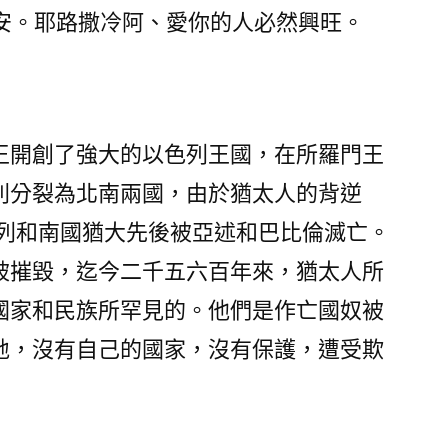
路
安。耶路撒冷阿、愛你的人必然興旺。
撒
冷
求
平
王開創了強大的以色列王國，在所羅門王
安!〉
則分裂為北南兩國，由於猶太人的背逆
色列和南國猶大先後被亞述和巴比倫滅亡。
被摧毀，迄今二千五六百年來，猶太人所
國家和民族所罕見的。他們是作亡國奴被
地，沒有自己的國家，沒有保護，遭受欺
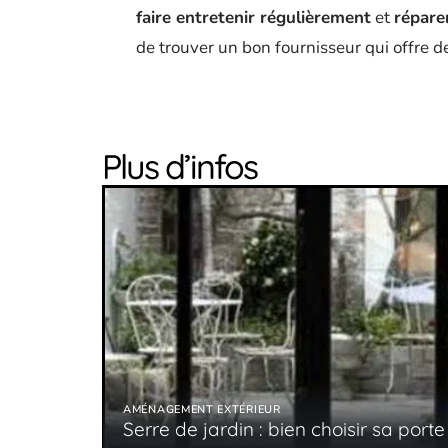
faire entretenir régulièrement
et
réparer
de trouver un bon fournisseur qui offre d
Plus d’infos
AMÉNAGEMENT EXTÉRIEUR
Serre de jardin : bien choisir sa porte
=-=-=-=-=
- [INSTRUCTIONS FOR THE TASK]: Your output should be the lines from the line containing "王開創了強大的以色列王國，在所羅門王" through the last line of the listing above, restated exactly, with no pictures among them.

- [SOLUTION]:
王開創了強大的以色列王國，在所羅門王
安!〉
則分裂為北南兩國，由於猶太人的背逆
色列和南國猶大先後被亞述和巴比倫滅亡。
被摧毀，迄今二千五六百年來，猶太人所
國家和民族所罕見的。他們是作亡國奴被
地，沒有自己的國家，沒有保護，遭受欺
faire entretenir régulièrement
et
réparer
de trouver un bon fournisseur qui offre d
Plus d’infos
AMÉNAGEMENT EXTÉRIEUR
Serre de jardin : bien choisir sa porte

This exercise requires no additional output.